* [How to complete this task] The answer should be an exact repeat of the stretch of material below from the line containing "legislativas o jurisprudenciales" through the line containing "máxima diligencia en".
Start of Block
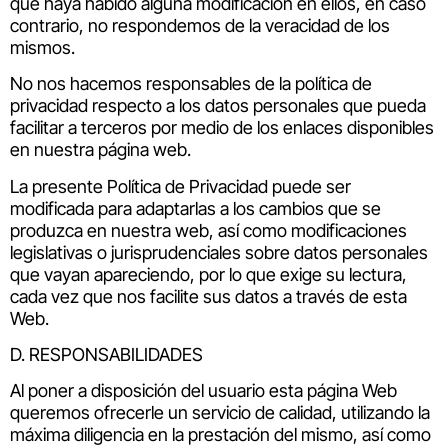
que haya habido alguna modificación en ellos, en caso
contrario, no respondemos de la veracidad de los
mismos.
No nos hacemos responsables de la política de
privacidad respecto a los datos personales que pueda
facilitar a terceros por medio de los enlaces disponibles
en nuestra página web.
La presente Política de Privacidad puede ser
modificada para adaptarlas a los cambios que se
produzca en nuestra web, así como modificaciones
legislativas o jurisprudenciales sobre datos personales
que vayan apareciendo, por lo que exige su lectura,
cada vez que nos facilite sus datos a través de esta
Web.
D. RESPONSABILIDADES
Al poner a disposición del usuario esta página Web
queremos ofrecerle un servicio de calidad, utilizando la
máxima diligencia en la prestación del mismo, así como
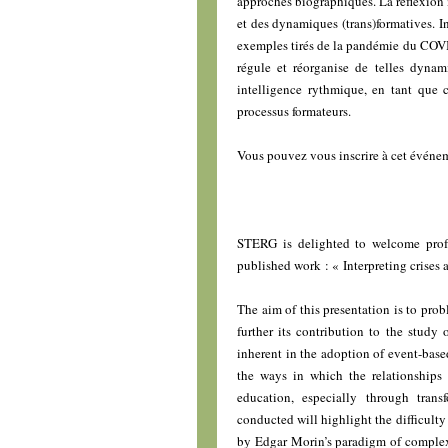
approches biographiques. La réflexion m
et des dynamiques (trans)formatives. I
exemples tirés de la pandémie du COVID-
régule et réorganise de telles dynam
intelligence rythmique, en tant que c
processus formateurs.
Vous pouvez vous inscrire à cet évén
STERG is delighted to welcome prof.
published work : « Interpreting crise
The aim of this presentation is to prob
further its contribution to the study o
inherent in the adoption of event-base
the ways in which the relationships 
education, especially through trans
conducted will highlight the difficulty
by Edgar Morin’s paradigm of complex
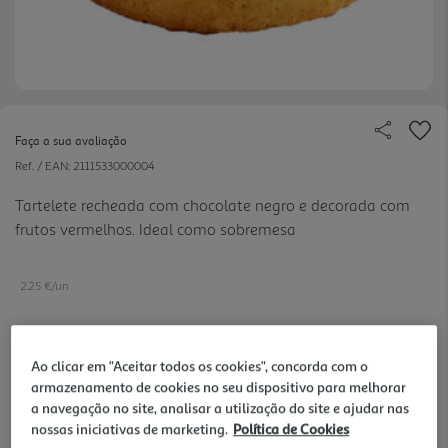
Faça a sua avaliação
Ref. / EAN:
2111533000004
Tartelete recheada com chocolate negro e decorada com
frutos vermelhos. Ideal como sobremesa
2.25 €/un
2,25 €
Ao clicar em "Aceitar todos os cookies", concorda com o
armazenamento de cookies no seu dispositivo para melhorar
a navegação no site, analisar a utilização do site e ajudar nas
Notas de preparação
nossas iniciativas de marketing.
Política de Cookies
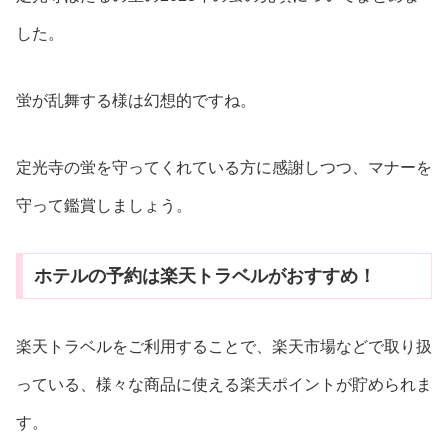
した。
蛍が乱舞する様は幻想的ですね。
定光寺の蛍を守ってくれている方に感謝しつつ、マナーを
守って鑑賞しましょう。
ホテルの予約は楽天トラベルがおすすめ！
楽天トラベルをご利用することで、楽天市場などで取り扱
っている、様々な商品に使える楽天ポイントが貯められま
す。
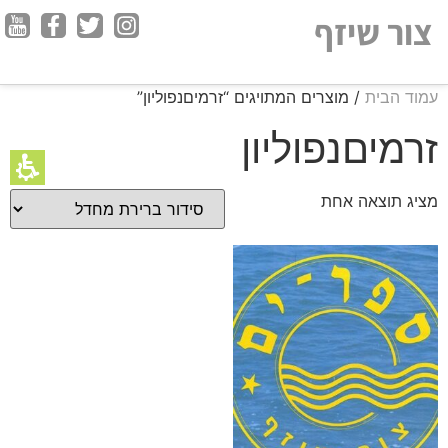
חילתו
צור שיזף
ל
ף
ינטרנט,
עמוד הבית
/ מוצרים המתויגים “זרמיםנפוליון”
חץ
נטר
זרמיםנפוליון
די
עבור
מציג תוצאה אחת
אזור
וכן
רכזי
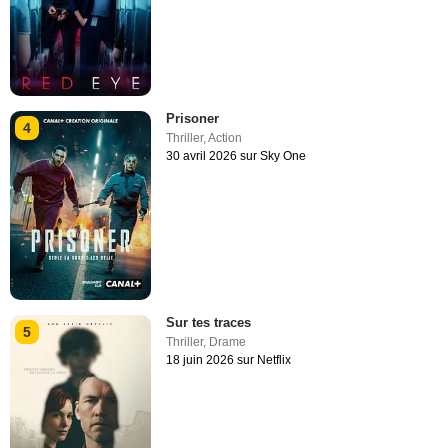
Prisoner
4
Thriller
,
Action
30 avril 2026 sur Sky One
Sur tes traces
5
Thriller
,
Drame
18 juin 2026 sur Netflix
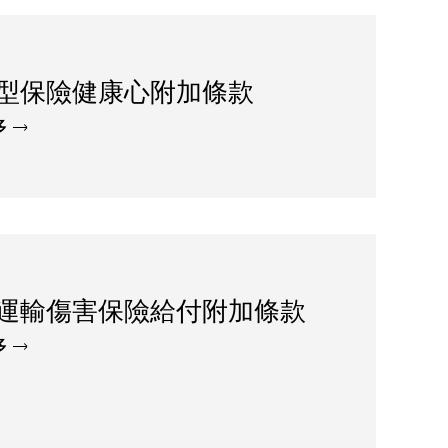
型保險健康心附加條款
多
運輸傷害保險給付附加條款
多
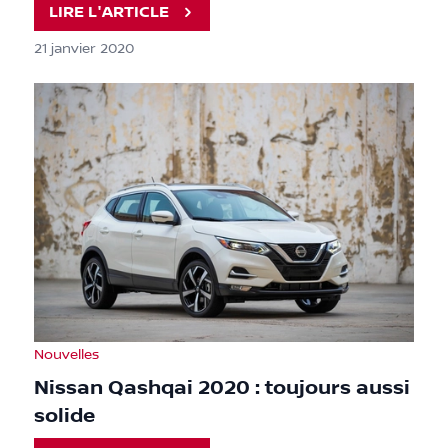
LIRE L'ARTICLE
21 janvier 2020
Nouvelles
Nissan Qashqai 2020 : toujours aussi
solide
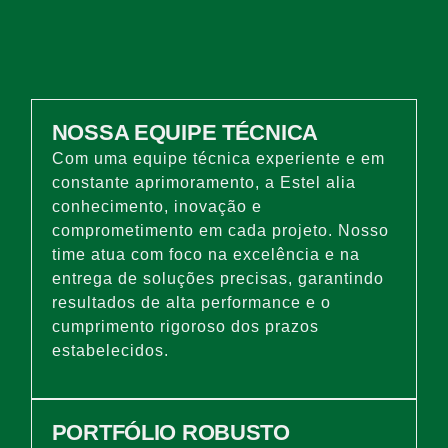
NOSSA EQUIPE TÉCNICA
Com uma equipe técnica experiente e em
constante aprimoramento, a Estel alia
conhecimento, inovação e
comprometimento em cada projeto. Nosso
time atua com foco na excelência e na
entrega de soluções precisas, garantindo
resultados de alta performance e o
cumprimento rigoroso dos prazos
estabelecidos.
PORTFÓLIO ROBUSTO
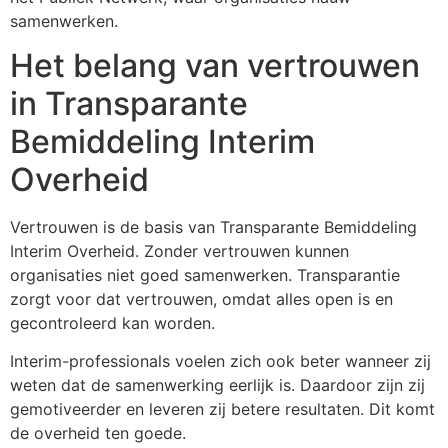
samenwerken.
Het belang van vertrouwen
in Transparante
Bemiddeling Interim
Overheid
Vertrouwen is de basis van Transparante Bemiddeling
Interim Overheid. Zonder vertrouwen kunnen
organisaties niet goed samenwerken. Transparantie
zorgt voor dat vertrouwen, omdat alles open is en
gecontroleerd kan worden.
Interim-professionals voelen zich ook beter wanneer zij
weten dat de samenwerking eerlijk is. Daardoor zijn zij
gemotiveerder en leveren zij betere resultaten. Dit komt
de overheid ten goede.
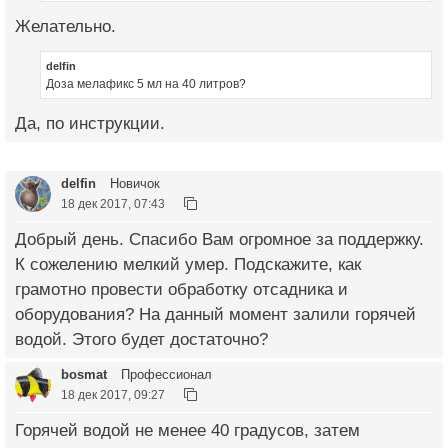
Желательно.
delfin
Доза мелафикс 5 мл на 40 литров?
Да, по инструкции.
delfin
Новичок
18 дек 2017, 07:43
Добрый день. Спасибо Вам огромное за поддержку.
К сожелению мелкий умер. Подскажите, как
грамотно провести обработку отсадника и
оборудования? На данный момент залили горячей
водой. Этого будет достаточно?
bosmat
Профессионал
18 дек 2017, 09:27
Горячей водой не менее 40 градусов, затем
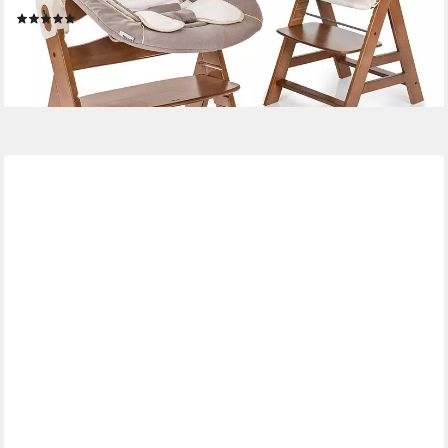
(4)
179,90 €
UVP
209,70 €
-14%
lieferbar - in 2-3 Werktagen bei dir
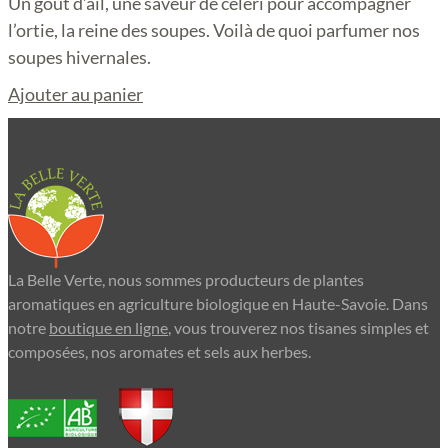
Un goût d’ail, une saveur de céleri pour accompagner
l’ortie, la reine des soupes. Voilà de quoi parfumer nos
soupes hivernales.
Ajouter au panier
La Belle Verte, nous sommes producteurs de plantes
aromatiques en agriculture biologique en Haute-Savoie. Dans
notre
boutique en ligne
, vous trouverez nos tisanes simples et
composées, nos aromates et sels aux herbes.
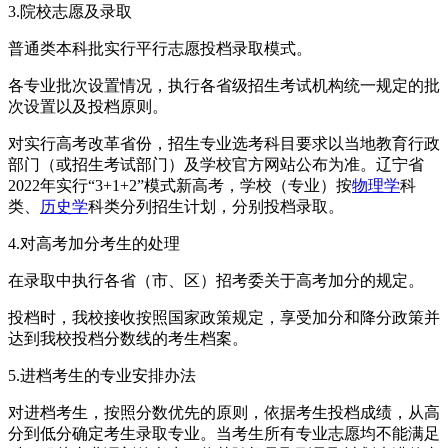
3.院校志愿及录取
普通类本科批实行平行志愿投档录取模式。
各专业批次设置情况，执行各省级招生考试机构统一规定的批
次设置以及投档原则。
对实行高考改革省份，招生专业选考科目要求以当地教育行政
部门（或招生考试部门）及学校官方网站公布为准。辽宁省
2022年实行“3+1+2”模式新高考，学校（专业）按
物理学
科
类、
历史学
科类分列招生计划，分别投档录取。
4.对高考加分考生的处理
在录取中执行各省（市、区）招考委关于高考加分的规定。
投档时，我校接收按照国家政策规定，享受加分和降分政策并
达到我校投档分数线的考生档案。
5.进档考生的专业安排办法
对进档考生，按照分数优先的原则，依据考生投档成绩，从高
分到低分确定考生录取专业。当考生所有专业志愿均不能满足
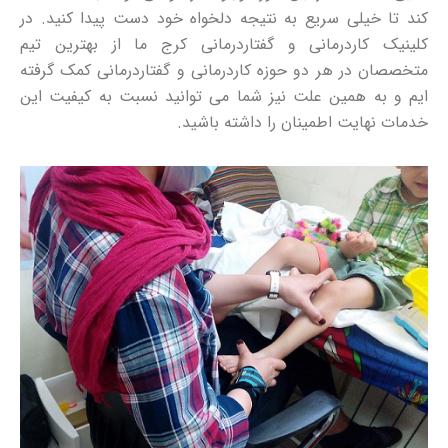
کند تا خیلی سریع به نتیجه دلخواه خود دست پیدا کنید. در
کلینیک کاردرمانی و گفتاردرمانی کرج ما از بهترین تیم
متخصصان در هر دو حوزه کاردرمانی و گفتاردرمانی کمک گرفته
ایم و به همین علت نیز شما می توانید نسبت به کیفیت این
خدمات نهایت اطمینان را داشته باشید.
End of Block
* [Output of the task]
legislativas o jurisprudenciales sobre datos personales
que vayan apareciendo, por lo que exige su lectura,
cada vez que nos facilite sus datos a través de esta
Web.
D. RESPONSABILIDADES
Al poner a disposición del usuario esta página Web
queremos ofrecerle un servicio de calidad, utilizando la
máxima diligencia en la prestación del mismo, así como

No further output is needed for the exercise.